1

Adjusted R2 is said to be more unbiased than ordinary R2 as it takes the number of explanatory variables into account.

Can adjusted R2 be used in a model with only an intercept and one independent variable?

Following this, let's say we want to compare two nested linear models, one with 1 independent variable and the other adding an additional variable. I gather that adjusted R2 should be calculated for the bigger model, but should this be compared with the smaller model's ordinary or adjusted R2?

Richard Hardy
  • 54,375
  • 10
  • 95
  • 219
user31527
  • 55
  • 5
  • 1
    $R^2_{adj.}$ is an unbiased estimator of the population $R^2$ under the null hypothesis that all the variables have zero slopes in population, which is not a very interesting case. $R^2_{adj.}$ is not necessarily unbiased in other, more interesting cases, and whether one should prefer $R^2_{adj.}$ to $R^2$ or not depends on the true slopes. – Richard Hardy May 14 '19 at 10:13

2 Answers2

2

Some additional notes to what has been said so far.

Note that $R^{2}$ can not decrease if one adds new variable but only increase. So even if you would add random variables $R^{2}$ can become quite high. See the following example from the R code:

set.seed(10) # make the example reproducible
n <- 100 # sample size
k <- 20 # number of predictors
df <- data.frame(y= rnorm(n), matrix(rnorm(n*(k)), ncol= k)) #  generate some *random* data
summary(lm(y ~ ., data= df)) # fit a regression model

# results
# Multiple R-squared:  0.2358
# Adjusted R-squared:  0.0423

$R^{2}$ is 0.2358% which is way too high if we keep in mind that we used only random variables.
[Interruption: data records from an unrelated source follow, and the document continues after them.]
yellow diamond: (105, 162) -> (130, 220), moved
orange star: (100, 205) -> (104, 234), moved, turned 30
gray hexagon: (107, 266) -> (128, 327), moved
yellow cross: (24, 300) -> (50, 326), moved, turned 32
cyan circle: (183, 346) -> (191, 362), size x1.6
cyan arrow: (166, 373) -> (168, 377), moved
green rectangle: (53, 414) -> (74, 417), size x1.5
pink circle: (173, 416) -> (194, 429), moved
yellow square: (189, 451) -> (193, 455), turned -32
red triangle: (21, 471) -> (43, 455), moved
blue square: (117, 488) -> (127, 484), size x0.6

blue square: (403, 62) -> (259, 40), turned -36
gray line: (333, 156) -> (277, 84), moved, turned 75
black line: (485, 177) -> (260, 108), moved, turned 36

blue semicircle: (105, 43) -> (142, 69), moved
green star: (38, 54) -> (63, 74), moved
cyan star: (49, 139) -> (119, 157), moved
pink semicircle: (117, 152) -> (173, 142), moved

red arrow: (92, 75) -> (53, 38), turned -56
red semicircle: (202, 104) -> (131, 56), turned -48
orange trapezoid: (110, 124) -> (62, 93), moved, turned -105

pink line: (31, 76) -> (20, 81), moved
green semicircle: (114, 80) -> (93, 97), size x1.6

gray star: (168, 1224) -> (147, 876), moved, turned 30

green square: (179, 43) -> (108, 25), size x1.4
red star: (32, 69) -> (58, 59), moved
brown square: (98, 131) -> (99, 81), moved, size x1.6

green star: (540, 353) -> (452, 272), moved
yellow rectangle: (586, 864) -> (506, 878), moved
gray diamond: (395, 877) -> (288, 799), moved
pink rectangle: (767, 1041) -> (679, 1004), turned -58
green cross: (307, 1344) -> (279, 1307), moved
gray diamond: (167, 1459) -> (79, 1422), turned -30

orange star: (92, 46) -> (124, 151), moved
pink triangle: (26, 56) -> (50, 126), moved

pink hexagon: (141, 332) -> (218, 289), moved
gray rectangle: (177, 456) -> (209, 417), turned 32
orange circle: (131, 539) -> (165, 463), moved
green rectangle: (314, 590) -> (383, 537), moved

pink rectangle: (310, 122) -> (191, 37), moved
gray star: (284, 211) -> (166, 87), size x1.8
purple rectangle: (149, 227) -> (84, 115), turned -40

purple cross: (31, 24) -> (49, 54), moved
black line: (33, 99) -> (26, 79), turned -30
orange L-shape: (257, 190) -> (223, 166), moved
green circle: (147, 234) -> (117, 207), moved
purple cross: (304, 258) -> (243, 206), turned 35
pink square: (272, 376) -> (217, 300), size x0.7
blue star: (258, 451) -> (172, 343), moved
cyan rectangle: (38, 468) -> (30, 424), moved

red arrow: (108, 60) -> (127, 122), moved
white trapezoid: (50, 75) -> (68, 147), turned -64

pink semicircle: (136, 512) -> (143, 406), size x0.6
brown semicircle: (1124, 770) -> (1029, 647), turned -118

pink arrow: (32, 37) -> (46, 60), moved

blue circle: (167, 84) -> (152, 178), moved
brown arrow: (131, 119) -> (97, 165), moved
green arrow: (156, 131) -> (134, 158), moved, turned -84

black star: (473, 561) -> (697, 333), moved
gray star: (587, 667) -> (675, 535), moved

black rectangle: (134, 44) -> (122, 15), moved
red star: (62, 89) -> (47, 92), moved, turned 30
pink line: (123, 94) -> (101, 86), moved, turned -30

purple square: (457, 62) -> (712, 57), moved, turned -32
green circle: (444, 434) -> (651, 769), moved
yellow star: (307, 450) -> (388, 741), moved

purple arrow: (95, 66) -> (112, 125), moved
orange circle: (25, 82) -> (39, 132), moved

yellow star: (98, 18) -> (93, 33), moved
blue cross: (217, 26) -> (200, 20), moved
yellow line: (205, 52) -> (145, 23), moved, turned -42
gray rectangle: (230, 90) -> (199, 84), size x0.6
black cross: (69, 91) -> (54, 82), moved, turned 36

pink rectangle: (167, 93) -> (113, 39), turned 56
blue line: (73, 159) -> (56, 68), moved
On the other hand, the $R^{2}_{adj}$ is 0.0423 which is much closer to what we would expect should happen if we use random variables.

This is great but if you use $R^{2}_{adj}$ for a few variables, keep in mind that $R^{2}_{adj}$ can have negative values. See here:

radj <- rep(NA, ncol(df) - 1) # vector for results
for(i in 2:ncol(df)){ # determine radj for every x
radj[i-1] <- summary(lm(y ~ df[ , i], data=df))$adj.r.squared
}

sum(radj < 0) # number of negative radj
# 11

In this example 11 of 20 predictors have a negative $R^{2}_{adj}$. I agree with the suggestion of @kjetil b halvorsen (+1). I just want to point out this property of $R^{2}_{adj}$ which you might encounter since you want to use $R^{2}_{adj}$ for a few variables and because a negative value might be confusing at first.

0

With only one (or only a few) predictor variables, the adjusted R-squared can be used, but it will not be very different from the unadjusted R-square, so it doesn't really matter. The adjustment was invented as a solution to problems caused by variable selection, so if you are not doing variable selection it isn't necessary.

But, if you are using R-square to compare models, you should use the same version in all cases. So maybe just stay with adjusted R-square.

kjetil b halvorsen
  • 63,378
  • 26
  • 142
  • 467